OSS-safe: generic reasoning only, no org-specific references.

Co-Authored-By: Claude Opus 4.8 (1M context) <noreply@anthropic.com>
---
 docs/adr/0001-event-log-not-a-registry.md |  51 ++++++++
 docs/adr/0002-everything-is-a-datanode.md |  50 ++++++++
 docs/adr/0003-agents-first.md             |  49 ++++++++
 docs/adr/0004-framework-agnostic.md       |  49 ++++++++
 docs/adr/0005-storage-agnostic.md         |  47 ++++++++
 docs/adr/index.md                         |  21 ++++
 docs/concepts/architecture.md             | 134 ++++++++++++++++++++++
 mkdocs.yml                                |   8 ++
 8 files changed, 409 insertions(+)
 create mode 100644 docs/adr/0001-event-log-not-a-registry.md
 create mode 100644 docs/adr/0002-everything-is-a-datanode.md
 create mode 100644 docs/adr/0003-agents-first.md
 create mode 100644 docs/adr/0004-framework-agnostic.md
 create mode 100644 docs/adr/0005-storage-agnostic.md
 create mode 100644 docs/adr/index.md
 create mode 100644 docs/concepts/architecture.md

diff --git a/docs/adr/0001-event-log-not-a-registry.md b/docs/adr/0001-event-log-not-a-registry.md
new file mode 100644
index 0000000..2815f6d
--- /dev/null
+++ b/docs/adr/0001-event-log-not-a-registry.md
@@ -0,0 +1,51 @@
+---
+title: "ADR 0001 — Event log, not a registry"
+description: Model the inventory as an append-only log of immutable snapshots rather than mutable current-state rows.
+---
+
+# ADR 0001 — Model the inventory as an event log, not a registry
+
+**Status:** Accepted
+
+## Context
+
+A model inventory has to answer two kinds of question. Operators ask *"what is the current
+state?"* Auditors and regulators ask *"show me the complete history of every change,
+approval, and validation"* and *"what did the inventory look like on this past date?"*
+
+A conventional registry stores current state and overwrites it on each change. It answers
+the first question well and the second not at all — once a row is updated, the prior state
+is gone, and there is no tamper-evident record that it ever existed.
+
+## Decision
+
+The inventory is an **append-only event log**. A model is a stable identity (`ModelRef`);
+everything that happens to it is an immutable, content-addressed `Snapshot`. Current state
+is a *projection* of the log; point-in-time state (`inventory_at`) is a replay of the log
+up to a timestamp.
+
+Content addressing (each snapshot's hash derives from its content) makes the chain
+tamper-evident: you cannot alter history without the hashes diverging.
+
+## Consequences
+
+**Positive**
+
+- History and point-in-time reconstruction are free — they're inherent to the structure,
+  not a bolted-on audit table that can drift from the real data.
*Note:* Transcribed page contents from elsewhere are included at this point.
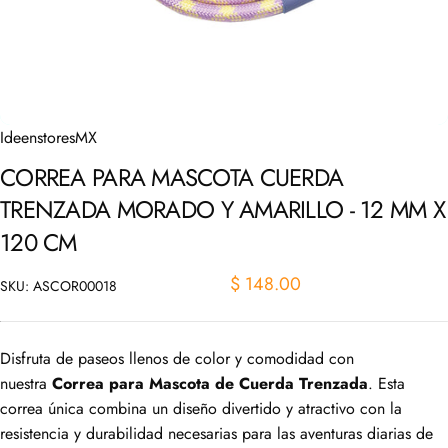
IdeenstoresMX
CORREA
PARA
MASCOTA
CUERDA
TRENZADA
MORADO
Y
AMARILLO
-
12
MM
X
120
CM
$ 148.00
SKU: ASCOR00018
Disfruta de paseos llenos de color y comodidad con
nuestra
Correa para Mascota de Cuerda Trenzada
. Esta
correa única combina un diseño divertido y atractivo con la
resistencia y durabilidad necesarias para las aventuras diarias de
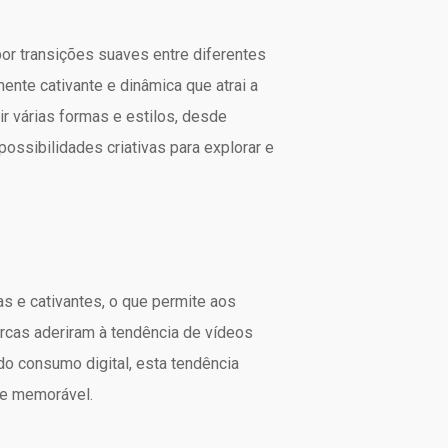
or transições suaves entre diferentes
nte cativante e dinâmica que atrai a
r várias formas e estilos, desde
ssibilidades criativas para explorar e
s e cativantes, o que permite aos
rcas aderiram à tendência de vídeos
o consumo digital, esta tendência
 e memorável.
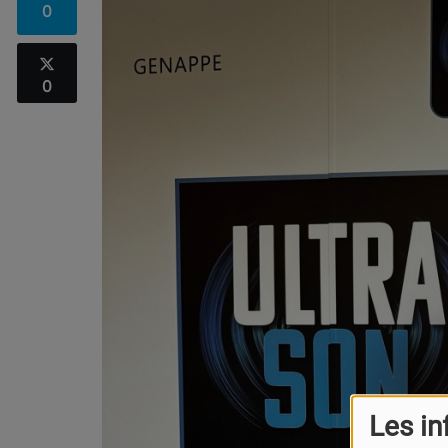
0
0
Les in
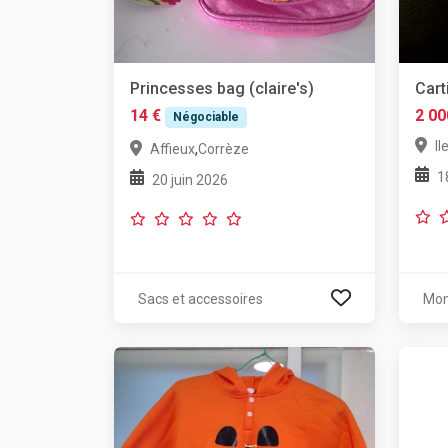
Princesses bag (claire's)
Cart
14 €
2 00
Négociable
Il
,
Affieux
Corrèze
1
20 juin 2026
Sacs et accessoires
Mon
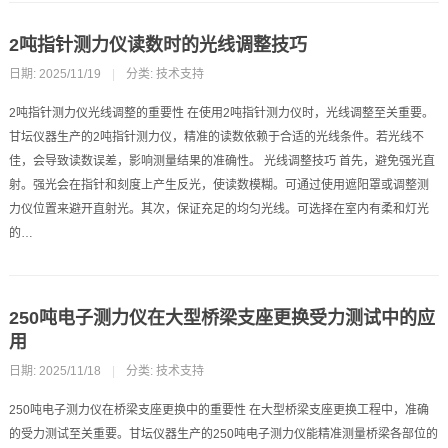
2吨指针测力仪读数时的光线调整技巧
日期: 2025/11/19
|
分类:
技术支持
2吨指针测力仪光线调整的重要性 在使用2吨指针测力仪时，光线调整至关重要。
甘坛仪器生产的2吨指针测力仪，精准的读数依赖于合适的光线条件。若光线不
佳，会导致读数误差，影响测量结果的准确性。 光线调整技巧 首先，避免强光直
射。强光会在指针和刻度上产生反光，使读数模糊。可通过使用遮阳罩或调整测
力仪位置来避开直射光。其次，保证充足的均匀光线。可选择在室内有柔和灯光
的…
250吨电子测力仪在大型桥梁支座更换受力测试中的应
用
日期: 2025/11/18
|
分类:
技术支持
250吨电子测力仪在桥梁支座更换中的重要性 在大型桥梁支座更换工程中，准确
的受力测试至关重要。甘坛仪器生产的250吨电子测力仪能精准测量桥梁各部位的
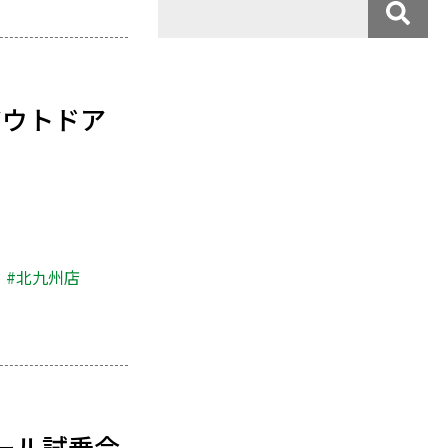
アウトドア
#北九州店
ール試乗会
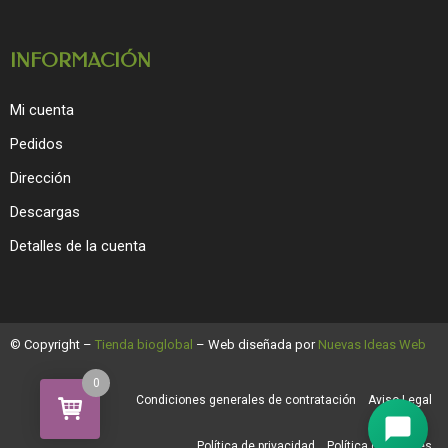
INFORMACIÓN
Mi cuenta
Pedidos
Dirección
Descargas
Detalles de la cuenta
© Copyright –
Tienda bioglobal
– Web diseñada por
Nuevas Ideas Web
0
Condiciones generales de contratación
Aviso Legal
Política de privacidad
Política de cookies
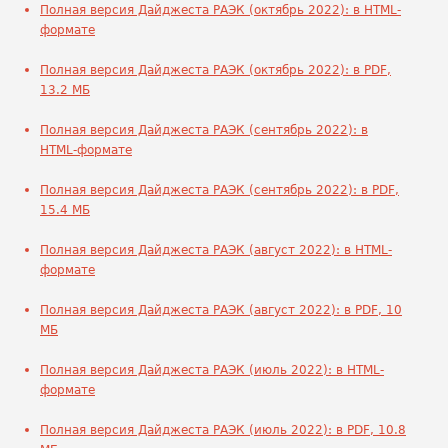
Полная версия Дайджеста РАЭК (октябрь 2022): в HTML-
формате
Полная версия Дайджеста РАЭК (октябрь 2022): в PDF,
13.2 МБ
Полная версия Дайджеста РАЭК (сентябрь 2022): в
HTML-формате
Полная версия Дайджеста РАЭК (сентябрь 2022): в PDF,
15.4 МБ
Полная версия Дайджеста РАЭК (август 2022): в HTML-
формате
Полная версия Дайджеста РАЭК (август 2022): в PDF, 10
МБ
Полная версия Дайджеста РАЭК (июль 2022): в HTML-
формате
Полная версия Дайджеста РАЭК (июль 2022): в PDF, 10.8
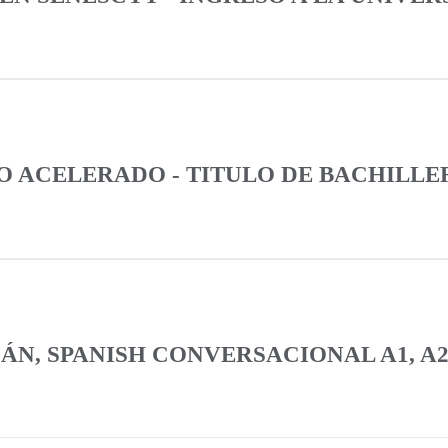
 ACELERADO - TITULO DE BACHILLER
N, SPANISH CONVERSACIONAL A1, A2, B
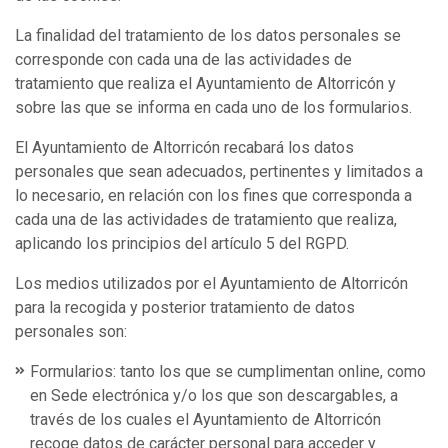
La finalidad del tratamiento de los datos personales se
corresponde con cada una de las actividades de
tratamiento que realiza el Ayuntamiento de Altorricón y
sobre las que se informa en cada uno de los formularios.
El Ayuntamiento de Altorricón recabará los datos
personales que sean adecuados, pertinentes y limitados a
lo necesario, en relación con los fines que corresponda a
cada una de las actividades de tratamiento que realiza,
aplicando los principios del artículo 5 del RGPD.
Los medios utilizados por el Ayuntamiento de Altorricón
para la recogida y posterior tratamiento de datos
personales son:
Formularios: tanto los que se cumplimentan online, como
en Sede electrónica y/o los que son descargables, a
través de los cuales el Ayuntamiento de Altorricón
recoge datos de carácter personal para acceder y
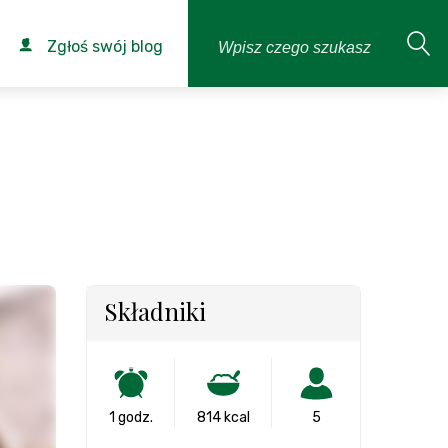
Zgłoś swój blog
Składniki
1 godz.
814 kcal
5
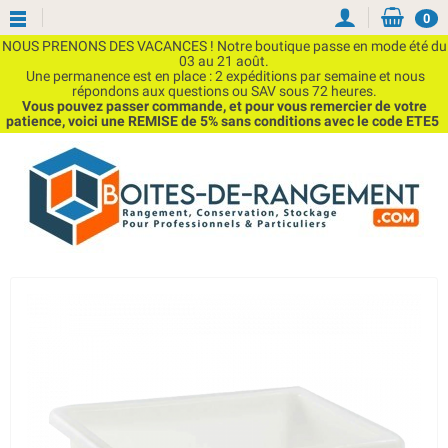
0
NOUS PRENONS DES VACANCES ! Notre boutique passe en mode été du
03 au 21 août.
Une permanence est en place : 2 expéditions par semaine et nous
répondons aux questions ou SAV sous 72 heures.
Vous pouvez passer commande, et pour vous remercier de votre
patience, voici une REMISE de 5% sans conditions avec le code ETE5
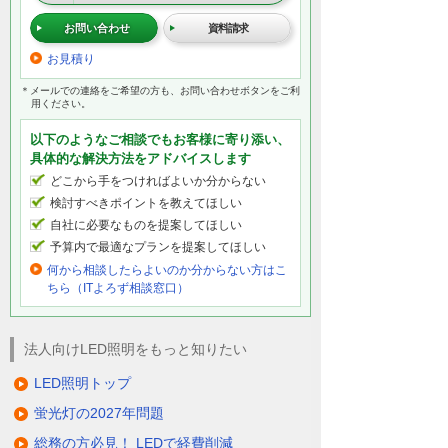
お問い合わせ
資料請求
お見積り
＊メールでの連絡をご希望の方も、お問い合わせボタンをご利
用ください。
以下のようなご相談でもお客様に寄り添い、
具体的な解決方法をアドバイスします
どこから手をつければよいか分からない
検討すべきポイントを教えてほしい
自社に必要なものを提案してほしい
予算内で最適なプランを提案してほしい
何から相談したらよいのか分からない方はこ
ちら（ITよろず相談窓口）
法人向けLED照明をもっと知りたい
LED照明トップ
蛍光灯の2027年問題
総務の方必見！ LEDで経費削減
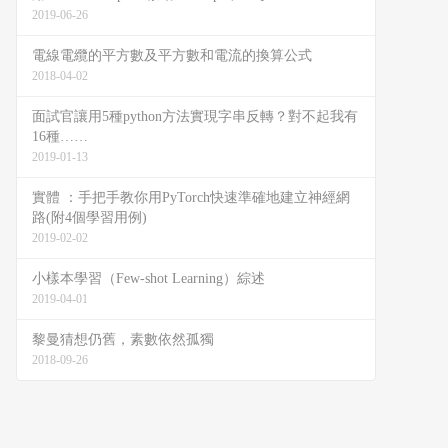
2019-06-26
電線電纜的平方數及平方數和電流的換算公式
2018-04-02
面試官讓用5種python方法實現字串反轉？對不起我有
16種……
2019-01-13
實體 ：手把手教你用PyTorch快速準確地建立神經網
路(附4個學習用例)
2019-02-02
小樣本學習（Few-shot Learning）綜述
2019-04-01
黎曼猜想仍舊，素數依然孤獨
2018-09-26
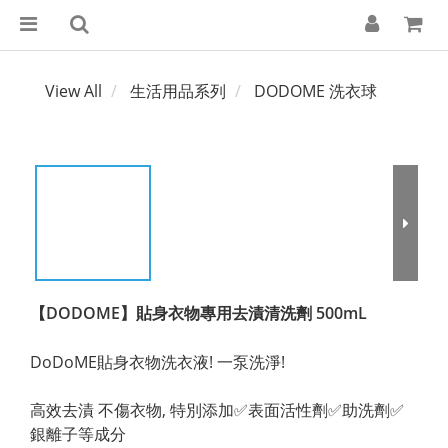
View All
生活用品系列
DODOME 洗衣球
【DODOME】貼身衣物專用去漬清洗劑 500mL
DoDoME貼身衣物洗衣液! 一泵洗淨!
高效去漬 不傷衣物, 特別添加✅表面活性劑✅助洗劑✅
銀離子等成分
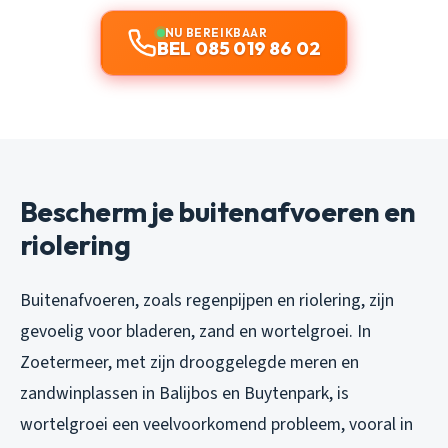
NU BEREIKBAAR
BEL 085 019 86 02
Bescherm je buitenafvoeren en
riolering
Buitenafvoeren, zoals regenpijpen en riolering, zijn
gevoelig voor bladeren, zand en wortelgroei. In
Zoetermeer, met zijn drooggelegde meren en
zandwinplassen in Balijbos en Buytenpark, is
wortelgroei een veelvoorkomend probleem, vooral in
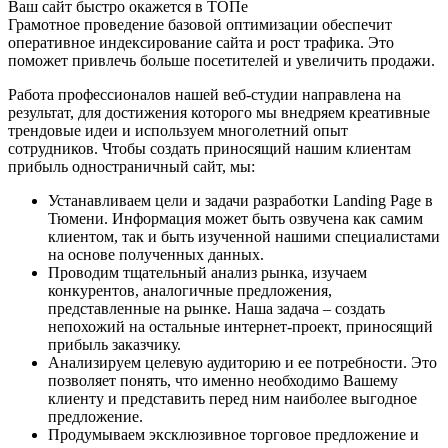
Ваш сайт быстро окажется в ТОПе
Грамотное проведение базовой оптимизации обеспечит
оперативное индексирование сайта и рост трафика. Это
поможет привлечь больше посетителей и увеличить продажи.
Работа профессионалов нашей веб-студии направлена на
результат, для достижения которого мы внедряем креативные
трендовые идеи и используем многолетний опыт
сотрудников. Чтобы создать приносящий нашим клиентам
прибыль одностраничный сайт, мы:
Устанавливаем цели и задачи разработки Landing Page в
Тюмени. Информация может быть озвучена как самим
клиентом, так и быть изученной нашими специалистами
на основе полученных данных.
Проводим тщательный анализ рынка, изучаем
конкурентов, аналогичные предложения,
представленные на рынке. Наша задача – создать
непохожий на остальные интернет-проект, приносящий
прибыль заказчику.
Анализируем целевую аудиторию и ее потребности. Это
позволяет понять, что именно необходимо Вашему
клиенту и представить перед ним наиболее выгодное
предложение.
Продумываем эксклюзивное торговое предложение и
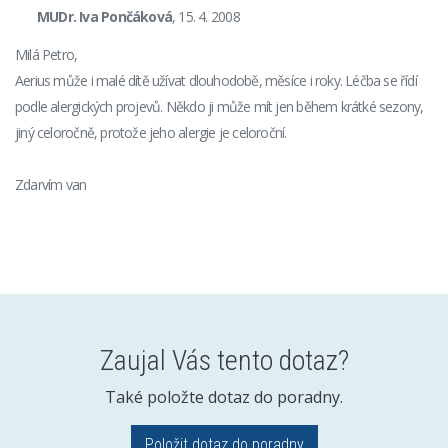
MUDr. Iva Pončáková
, 15. 4. 2008
Milá Petro,
Aerius může i malé dítě užívat dlouhodobě, měsíce i roky. Léčba se řídí
podle alergických projevů. Někdo ji může mít jen během krátké sezony,
jiný celoročně, protože jeho alergie je celoroční.
Zdarvím van
Zaujal Vás tento dotaz?
Také položte dotaz do poradny.
Položit dotaz do poradny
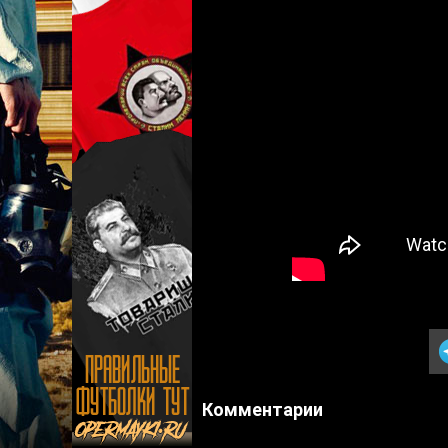
Комментарии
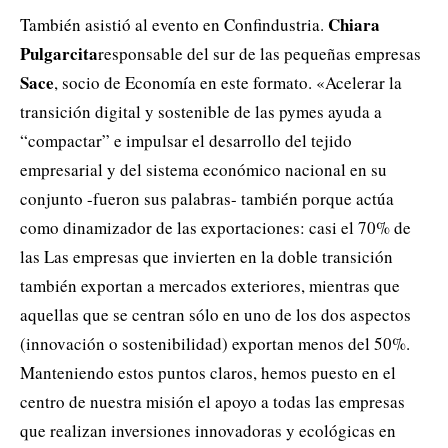
Chiara
También asistió al evento en Confindustria.
Pulgarcita
responsable del sur de las pequeñas empresas
Sace
, socio de Economía en este formato. «Acelerar la
transición digital y sostenible de las pymes ayuda a
“compactar” e impulsar el desarrollo del tejido
empresarial y del sistema económico nacional en su
conjunto -fueron sus palabras- también porque actúa
como dinamizador de las exportaciones: casi el 70% de
las Las empresas que invierten en la doble transición
también exportan a mercados exteriores, mientras que
aquellas que se centran sólo en uno de los dos aspectos
(innovación o sostenibilidad) exportan menos del 50%.
Manteniendo estos puntos claros, hemos puesto en el
centro de nuestra misión el apoyo a todas las empresas
que realizan inversiones innovadoras y ecológicas en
+- The log *is* the audit trail; there is no separate logging system to keep in sync.
+- Tamper-evidence comes from content addressing, which regulated use cases need.
+
+**Negative (accepted)**
+
+- More storage than last-write-wins, and reconstruction is a replay rather than a row read.
+- Callers think in events, not in-place edits — a small conceptual shift.
+
+## Alternatives considered
+
+- **Mutable registry (rejected):** simplest writes, but structurally cannot answer the
+  historical questions that are the entire point for governance.
+- **Registry + a separate audit table (rejected):** two sources of truth that drift; the
+  audit table is exactly the thing an examiner distrusts.
+
+See [Snapshots & the event log](../concepts/snapshot.md) and [Architecture](../concepts/architecture.md).
diff --git a/docs/adr/0002-everything-is-a-datanode.md b/docs/adr/0002-everything-is-a-datanode.md
new file mode 100644
index 0000000..407439f
--- /dev/null
+++ b/docs/adr/0002-everything-is-a-datanode.md
@@ -0,0 +1,50 @@
+---
+title: "ADR 0002 — Everything is a DataNode"
+description: Represent models, rules, ETL, and queues with one typed-port node, and let the dependency graph assemble itself from port matching.
+---
+
+# ADR 0002 — Everything is a DataNode; the graph builds itself
+
+**Status:** Accepted
+
+## Context
+
+A real model estate spans ML models, heuristic rules, ETL jobs, and alert queues, across
+many platforms with no shared identifier scheme. To map dependencies, most tools require
+either a central registry of IDs or per-platform adapters that understand each other.
+Both are brittle and don't scale across platforms.
+
+## Decision
+
+Every entity is a single type — `DataNode` — with typed input and output **ports**. A
+node declares only what it consumes and produces. `connect()` then creates a dependency
+edge wherever an output port name matches an input port name. Connectors emit nodes and
+know nothing about the rest of the graph.
+
+`DataPort` carries optional schema discriminators (e.g. `model_name`) so that two nodes
+writing a same-named table do not falsely link.
+
+## Consequences
+
+**Positive**
+
+- Cross-platform edges (warehouse ETL → MLflow model → alerting queue) form with no shared
+  ID scheme and no inter-connector coupling.
+- Adding a platform is "emit `DataNode`s" — connectors stay dumb and independent, which is
+  what makes discovery scale.
+- One abstraction to learn; rules and ETL are first-class, not second-class to ML models.
+
+**Negative (accepted)**
+
+- Port-name collisions are possible; resolving them precisely requires `DataPort` schema
+  discriminators rather than bare strings.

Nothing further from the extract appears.